# [Work instruction]
Write out each record exactly and skip every image.

# [Data]
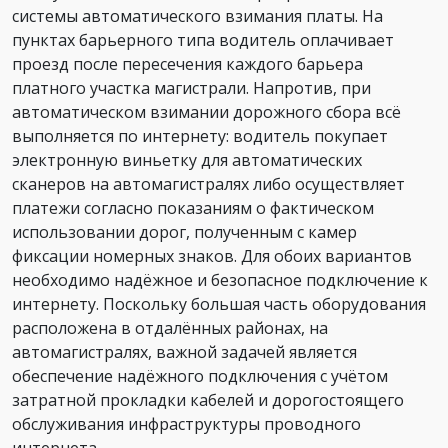
системы автоматического взимания платы. На
пунктах барьерного типа водитель оплачивает
проезд после пересечения каждого барьера
платного участка магистрали. Напротив, при
автоматическом взимании дорожного сбора всё
выполняется по интернету: водитель покупает
электронную виньетку для автоматических
сканеров на автомагистралях либо осуществляет
платежи согласно показаниям о фактическом
использовании дорог, полученным с камер
фиксации номерных знаков. Для обоих вариантов
необходимо надёжное и безопасное подключение к
интернету. Поскольку большая часть оборудования
расположена в отдалённых районах, на
автомагистралях, важной задачей является
обеспечение надёжного подключения с учётом
затратной прокладки кабелей и дорогостоящего
обслуживания инфраструктуры проводного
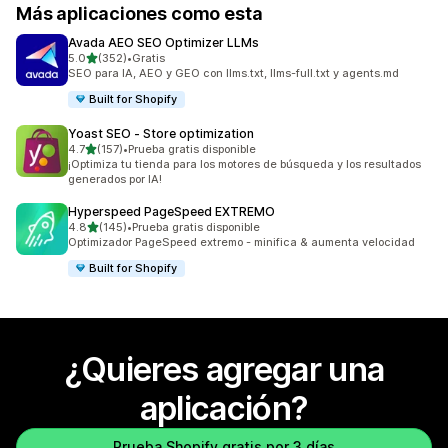
Más aplicaciones como esta
Avada AEO SEO Optimizer LLMs
de 5 estrellas
5.0
(352)
•
Gratis
352 reseñas en total
SEO para IA, AEO y GEO con llms.txt, llms-full.txt y agents.md
Built for Shopify
Yoast SEO ‑ Store optimization
de 5 estrellas
4.7
(157)
•
Prueba gratis disponible
157 reseñas en total
¡Optimiza tu tienda para los motores de búsqueda y los resultados
generados por IA!
Hyperspeed PageSpeed EXTREMO
de 5 estrellas
4.8
(145)
•
Prueba gratis disponible
145 reseñas en total
Optimizador PageSpeed extremo - minifica & aumenta velocidad
Built for Shopify
¿Quieres agregar una
aplicación?
Prueba Shopify gratis por 3 días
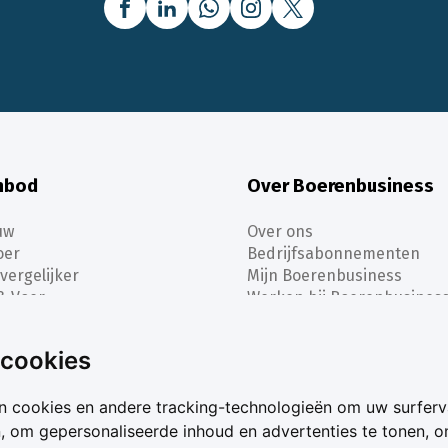
nbod
Over Boerenbusiness
uw
Over ons
oer
Bedrijfsabonnementen
vergelijker
Mijn Boerenbusiness
& Voer
Werken bij Boerenbusines
ta
 cookies
n cookies en andere tracking-technologieën om uw surferv
n, om gepersonaliseerde inhoud en advertenties te tonen, 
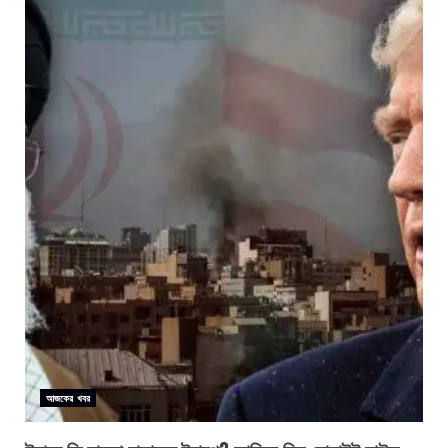
আজকের খবর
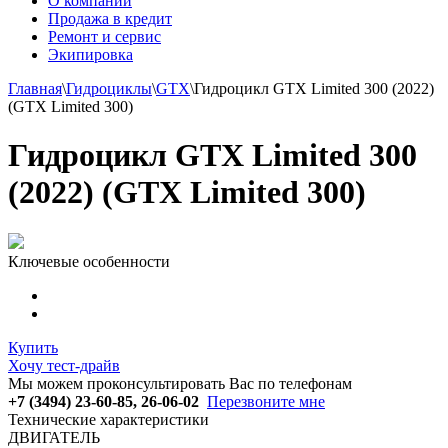
О компании
Продажа в кредит
Ремонт и сервис
Экипировка
Главная
\
Гидроциклы
\
GTX
\
Гидроцикл GTX Limited 300 (2022)
(GTX Limited 300)
Гидроцикл GTX Limited 300
(2022) (GTX Limited 300)
Ключевые особенности
Купить
Хочу тест-драйв
Мы можем проконсультировать Вас по телефонам
+7 (3494) 23-60-85, 26-06-02
Перезвоните мне
Технические характеристики
ДВИГАТЕЛЬ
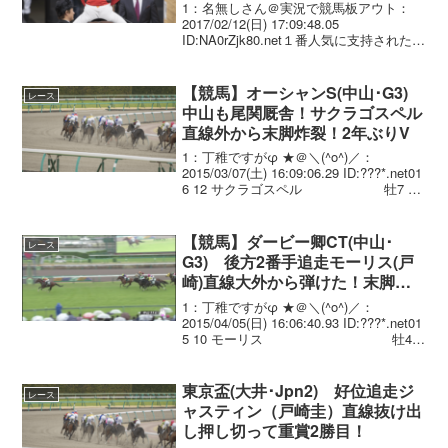
1：名無しさん＠実況で競馬板アウト：
2017/02/12(日) 17:09:48.05
ID:NA0rZjk80.net１番人気に支持されたム
ーヴザワールドは３着。好位から進出
し、直線の叩き合いには加わったが、最
後に伸び切れなかった。「前走...
【競馬】オーシャンS(中山･G3)
レース
中山も尾関厩舎！サクラゴスペル
直線外から末脚炸裂！2年ぶりV
1：丁稚ですがφ ★＠＼(^o^)／：
2015/03/07(土) 16:09:06.29 ID:???*.net01
6 12 サクラゴスペル 牡7 戸
崎圭太 1.08.7 --- 56.0 494(+10)
尾関 知人 ...
【競馬】ダービー卿CT(中山･
レース
G3) 後方2番手追走モーリス(戸
崎)直線大外から弾けた！末脚一
閃重賞初制覇！
1：丁稚ですがφ ★＠＼(^o^)／：
2015/04/05(日) 16:06:40.93 ID:???*.net01
5 10 モーリス 牡4
戸崎圭太 1.32.2 --- 55.0 508(-2)
堀 宣行...
東京盃(大井･Jpn2) 好位追走ジ
レース
ャスティン（戸崎圭）直線抜け出
し押し切って重賞2勝目！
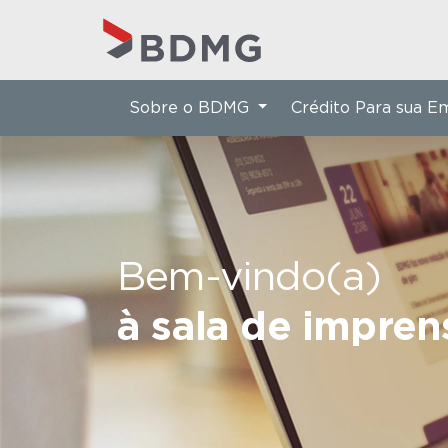
Sobre o BDMG
Crédito Para sua 
Bem-vindo(a)
à sala de impre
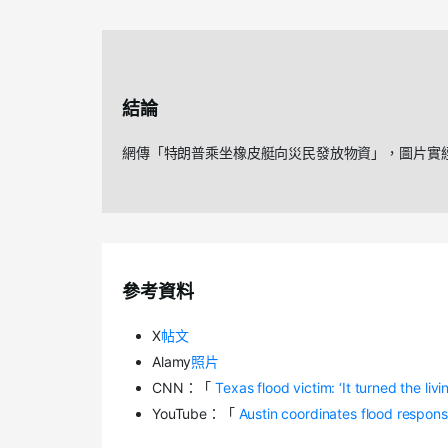
結論
網傳「特朗普乘坐橡皮艇向災民發放物資」，圖片實
參考資料
X
帖文
Alamy
照片
CNN
：「
Texas flood victim: ‘It turned the li
YouTube
：「
Austin coordinates flood respon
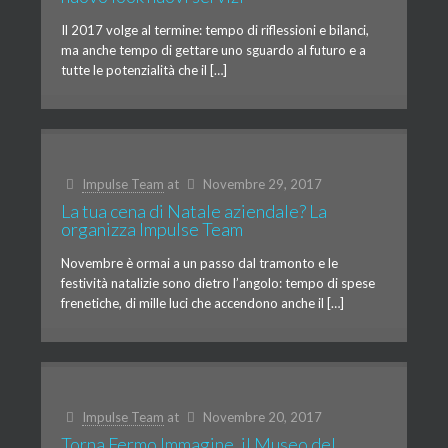
Il 2017 volge al termine: tempo di riflessioni e bilanci,
ma anche tempo di gettare uno sguardo al futuro e a
tutte le potenzialità che il […]
Impulse Team
at
Novembre 29, 2017
La tua cena di Natale aziendale? La
organizza Impulse Team
Novembre è ormai a un passo dal tramonto e le
festività natalizie sono dietro l’angolo: tempo di spese
frenetiche, di mille luci che accendono anche il […]
Impulse Team
at
Novembre 20, 2017
Torna Fermo Immagine, il Museo del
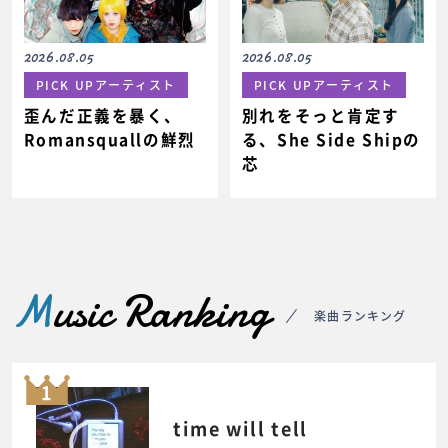
2026.08.05
2026.08.05
PICK UPアーティスト
PICK UPアーティスト
歪んだ正義を暴く、
別れをそっと肯定す
Romansquallの鮮烈
る、She Side Shipの
芯
M
usic Ranking
楽曲ランキング
1
time will tell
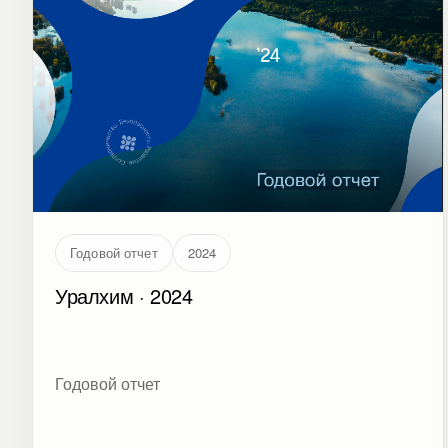
Годовой отчет
2024
Уралхим · 2024
Годовой отчет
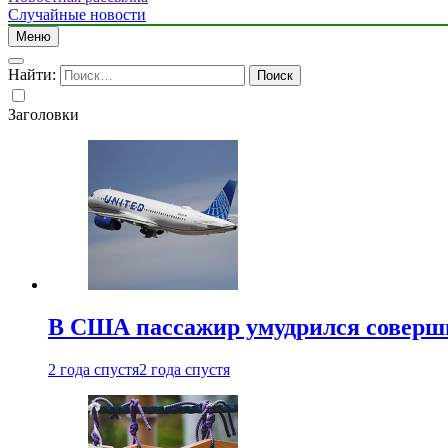
Случайные новости
Меню
Найти:
Заголовки
В США пассажир умудрился совершит
2 года спустя
2 года спустя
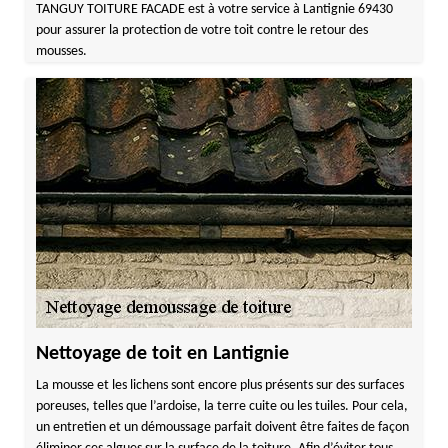
TANGUY TOITURE FACADE est à votre service à Lantignie 69430
pour assurer la protection de votre toit contre le retour des
mousses.
Nettoyage de toit en Lantignie
La mousse et les lichens sont encore plus présents sur des surfaces
poreuses, telles que l’ardoise, la terre cuite ou les tuiles. Pour cela,
un entretien et un démoussage parfait doivent être faites de façon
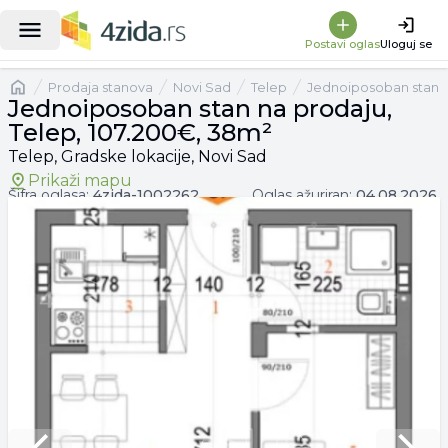
|
Jednoiposoban stan na prodaju, Telep, 107.200€, 38m²
Postavi oglas
Uloguj se
Naslovna
prodaja stanova
Novi Sad
Telep
Jednoiposoban stan
Jednoiposoban stan na prodaju,
Telep, 107.200€, 38m²
Telep, Gradske lokacije, Novi Sad
Prikaži mapu
Šifra oglasa:
4zida-
1002262
Oglas ažuriran:
04.08.2026.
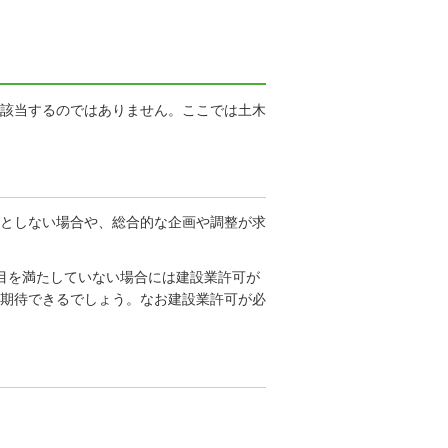
該当するのではありません。ここでは土木
としない場合や、総合的な企画や調整が求
目を満たしていない場合には建設業許可が
期待できるでしょう。なお建設業許可が必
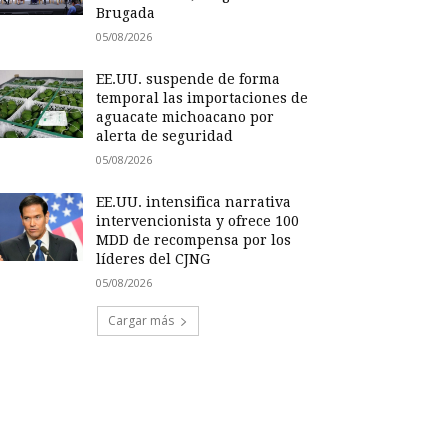
Brugada
05/08/2026
EE.UU. suspende de forma
temporal las importaciones de
aguacate michoacano por
alerta de seguridad
05/08/2026
EE.UU. intensifica narrativa
intervencionista y ofrece 100
MDD de recompensa por los
líderes del CJNG
05/08/2026
Cargar más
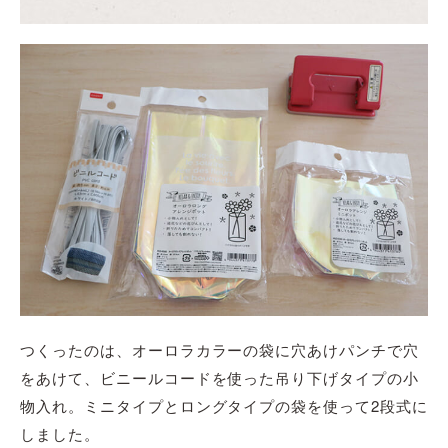
つくったのは、オーロラカラーの袋に穴あけパンチで穴
をあけて、ビニールコードを使った吊り下げタイプの小
物入れ。
ミニタイプとロングタイプの袋を使って
2段式に
しました。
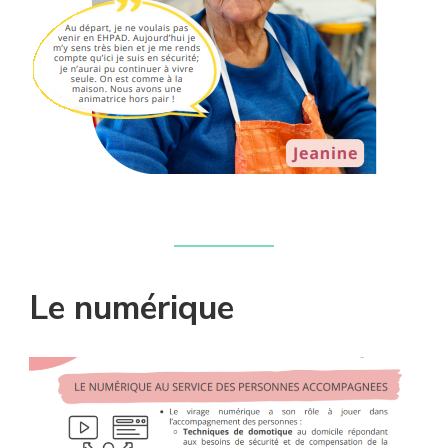
Le numérique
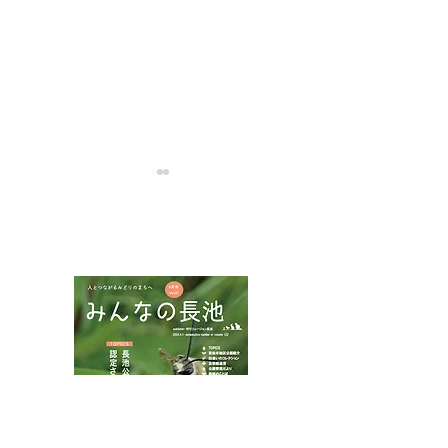
NPOフュージョン長池広報誌
ハチモドキハナ
ムネアカチビナカボソタ
マムシ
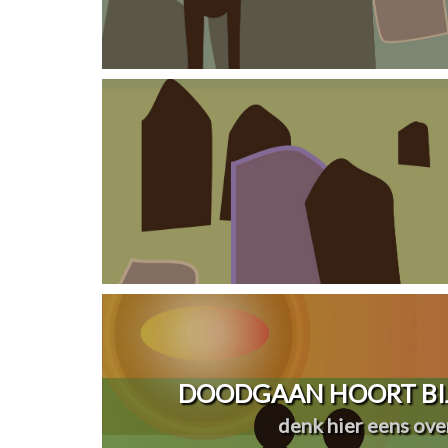
DOODGAAN HOORT BIJ
denk hier eens over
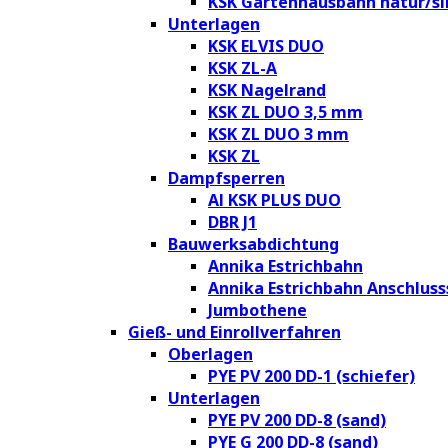
KSK Gartenhausbahn natur/si
Unterlagen
KSK ELVIS DUO
KSK ZL-A
KSK Nagelrand
KSK ZL DUO 3,5 mm
KSK ZL DUO 3 mm
KSK ZL
Dampfsperren
Al KSK PLUS DUO
DBR J1
Bauwerksabdichtung
Annika Estrichbahn
Annika Estrichbahn Anschluss
Jumbothene
Gieß- und Einrollverfahren
Oberlagen
PYE PV 200 DD-1 (schiefer)
Unterlagen
PYE PV 200 DD-8 (sand)
PYE G 200 DD-8 (sand)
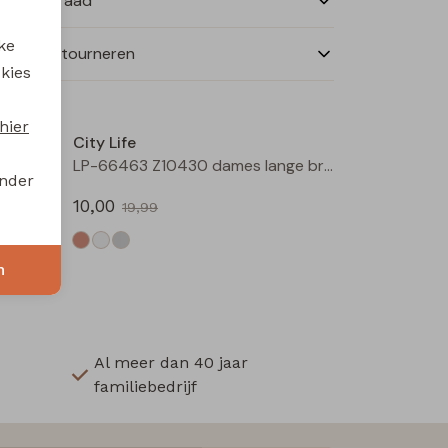
nkelvoorraad
ke
ilen en retourneren
 kies
Sale
Sale
hier
City Life
506060 W20023 dames lange broek Wijnrood
LP-66463 Z10430 dames lange broek Taupe
onder
10,00
19,99
n
Al meer dan 40 jaar
familiebedrijf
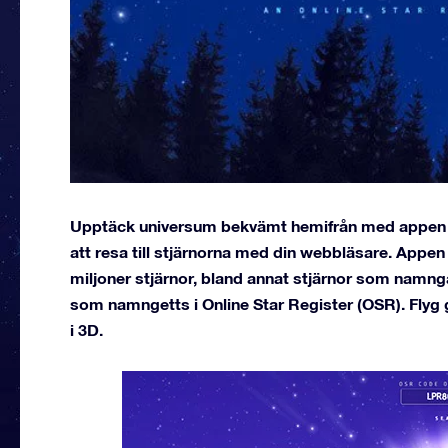
Upptäck universum bekvämt hemifrån med appen One
att resa till stjärnorna med din webbläsare. Appen 
miljoner stjärnor, bland annat stjärnor som namng
som namngetts i Online Star Register (OSR). Flyg
i 3D.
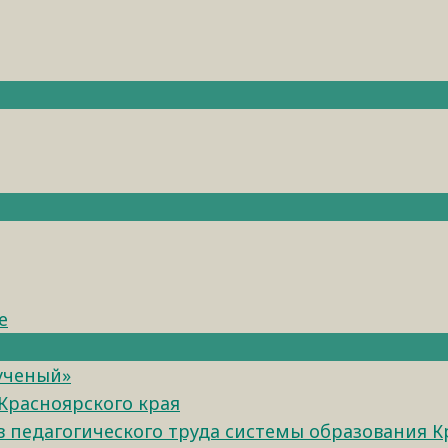
е
 ученый»
Красноярского края
педагогического труда системы образования К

# [Response to the exercise]
системы автоматического взимания платы. На
пунктах барьерного типа водитель оплачивает
проезд после пересечения каждого барьера
платного участка магистрали. Напротив, при
автоматическом взимании дорожного сбора всё
выполняется по интернету: водитель покупает
электронную виньетку для автоматических
сканеров на автомагистралях либо осуществляет
платежи согласно показаниям о фактическом
использовании дорог, полученным с камер
фиксации номерных знаков. Для обоих вариантов
необходимо надёжное и безопасное подключение к
интернету. Поскольку большая часть оборудования
расположена в отдалённых районах, на
автомагистралях, важной задачей является
обеспечение надёжного подключения с учётом
затратной прокладки кабелей и дорогостоящего
обслуживания инфраструктуры проводного
Más aplicaciones como esta
Avada AEO SEO Optimizer LLMs
de 5 estrellas
5.0
(352)
•
Gratis
352 reseñas en total
SEO para IA, AEO y GEO con llms.txt, llms-full.txt y agents.md
Built for Shopify
Yoast SEO ‑ Store optimization
de 5 estrellas
4.7
(157)
•
Prueba gratis disponible
157 reseñas en total
¡Optimiza tu tienda para los motores de búsqueda y los resultados
generados por IA!
Hyperspeed PageSpeed EXTREMO
de 5 estrellas
4.8
(145)
•
Prueba gratis disponible
145 reseñas en total
Optimizador PageSpeed extremo - minifica & aumenta velocidad
Built for Shopify
¿Quieres agregar una
aplicación?
Prueba Shopify gratis por 3 días
nbod
Over Boerenbusiness
uw
Over ons
oer
Bedrijfsabonnementen
vergelijker
Mijn Boerenbusiness
& Voer
Werken bij Boerenbusines
ta
 cookies
n cookies en andere tracking-technologieën om uw surferv
n, om gepersonaliseerde inhoud en advertenties te tonen, 
আজকের খবর
О компании
Продажа в кредит
Ремонт и сервис
Экипировка
Главная
\
Гидроциклы
\
GTX
\
Гидроцикл GTX Limited 300 (2022)
(GTX Limited 300)
Гидроцикл GTX Limited 300
(2022) (GTX Limited 300)
Ключевые особенности
Купить
Хочу тест-драйв
Мы можем проконсультировать Вас по телефонам
+7 (3494) 23-60-85, 26-06-02
Перезвоните мне
Технические характеристики
ДВИГАТЕЛЬ
1：名無しさん＠実況で競馬板アウト：
2017/02/12(日) 17:09:48.05
ID:NA0rZjk80.net１番人気に支持されたム
ーヴザワールドは３着。好位から進出
し、直線の叩き合いには加わったが、最
後に伸び切れなかった。「前走...
【競馬】オーシャンS(中山･G3)
レース
中山も尾関厩舎！サクラゴスペル
直線外から末脚炸裂！2年ぶりV
1：丁稚ですがφ ★＠＼(^o^)／：
2015/03/07(土) 16:09:06.29 ID:???*.net01
6 12 サクラゴスペル 牡7 戸
崎圭太 1.08.7 --- 56.0 494(+10)
尾関 知人 ...
【競馬】ダービー卿CT(中山･
レース
G3) 後方2番手追走モーリス(戸
崎)直線大外から弾けた！末脚一
閃重賞初制覇！
1：丁稚ですがφ ★＠＼(^o^)／：
2015/04/05(日) 16:06:40.93 ID:???*.net01
5 10 モーリス 牡4
戸崎圭太 1.32.2 --- 55.0 508(-2)
堀 宣行...
東京盃(大井･Jpn2) 好位追走ジ
レース
ャスティン（戸崎圭）直線抜け出
し押し切って重賞2勝目！
Sobre o BDMG
Crédito Para sua 
Bem-vindo(a)
à sala de impre
結論
網傳「特朗普乘坐橡皮艇向災民發放物資」，圖片實
參考資料
X
帖文
Alamy
照片
CNN
：「
Texas flood victim: ‘It turned the li
YouTube
：「
Austin coordinates flood respon
Il 2017 volge al termine: tempo di riflessioni e bilanci,
ma anche tempo di gettare uno sguardo al futuro e a
tutte le potenzialità che il […]
Impulse Team
at
Novembre 29, 2017
La tua cena di Natale aziendale? La
organizza Impulse Team
Novembre è ormai a un passo dal tramonto e le
festività natalizie sono dietro l’angolo: tempo di spese
frenetiche, di mille luci che accendono anche il […]
Impulse Team
at
Novembre 20, 2017
Torna Fermo Immagine, il Museo del
2026.08.05
2026.08.05
PICK UPアーティスト
PICK UPアーティスト
歪んだ正義を暴く、
別れをそっと肯定す
Romansquallの鮮烈
る、She Side Shipの
芯
M
usic Ranking
楽曲ランキング
1
time will tell
Годовой отчет
2024
Уралхим · 2024
Годовой отчет
Случайные новости
Меню
Найти:
Заголовки
В США пассажир умудрился совершит
2 года спустя
2 года спустя
TANGUY TOITURE FACADE est à votre service à Lantignie 69430
pour assurer la protection de votre toit contre le retour des
mousses.
Nettoyage de toit en Lantignie
La mousse et les lichens sont encore plus présents sur des surfaces
poreuses, telles que l’ardoise, la terre cuite ou les tuiles. Pour cela,
un entretien et un démoussage parfait doivent être faites de façon
|
Jednoiposoban stan na prodaju, Telep, 107.200€, 38m²
Postavi oglas
Uloguj se
Naslovna
prodaja stanova
Novi Sad
Telep
Jednoiposoban stan
Jednoiposoban stan na prodaju,
Telep, 107.200€, 38m²
Telep, Gradske lokacije, Novi Sad
Prikaži mapu
Šifra oglasa:
4zida-
1002262
Oglas ažuriran:
04.08.2026.
該当するのではありません。ここでは土木
としない場合や、総合的な企画や調整が求
目を満たしていない場合には建設業許可が
期待できるでしょう。なお建設業許可が必
Brugada
05/08/2026
EE.UU. suspende de forma
temporal las importaciones de
aguacate michoacano por
alerta de seguridad
05/08/2026
EE.UU. intensifica narrativa
intervencionista y ofrece 100
MDD de recompensa por los
líderes del CJNG
05/08/2026
Cargar más
つくったのは、オーロラカラーの袋に穴あけパンチで穴
をあけて、ビニールコードを使った吊り下げタイプの小
物入れ。
ミニタイプとロングタイプの袋を使って
2段式に
しました。
Le numérique
NPOフュージョン長池広報誌
ハチモドキハナ
ムネアカチビナカボソタ
マムシ
DOODGAAN HOORT BIJ
denk hier eens over
KSK Gartenhausbahn natur/si
Unterlagen
KSK ELVIS DUO
KSK ZL-A
KSK Nagelrand
KSK ZL DUO 3,5 mm
KSK ZL DUO 3 mm
KSK ZL
Dampfsperren
Al KSK PLUS DUO
DBR J1
Bauwerksabdichtung
Annika Estrichbahn
Annika Estrichbahn Anschluss
Jumbothene
Gieß- und Einrollverfahren
Oberlagen
PYE PV 200 DD-1 (schiefer)
Unterlagen
PYE PV 200 DD-8 (sand)
PYE G 200 DD-8 (sand)
nkelvoorraad
ke
ilen en retourneren
 kies
Sale
Sale
hier
City Life
506060 W20023 dames lange broek Wijnrood
LP-66463 Z10430 dames lange broek Taupe
onder
10,00
19,99
n
Al meer dan 40 jaar
familiebedrijf
Upptäck universum bekvämt hemifrån med appen One
att resa till stjärnorna med din webbläsare. Appen 
miljoner stjärnor, bland annat stjärnor som namng
som namngetts i Online Star Register (OSR). Flyg
i 3D.
е
 ученый»
Красноярского края
педагогического труда системы образования К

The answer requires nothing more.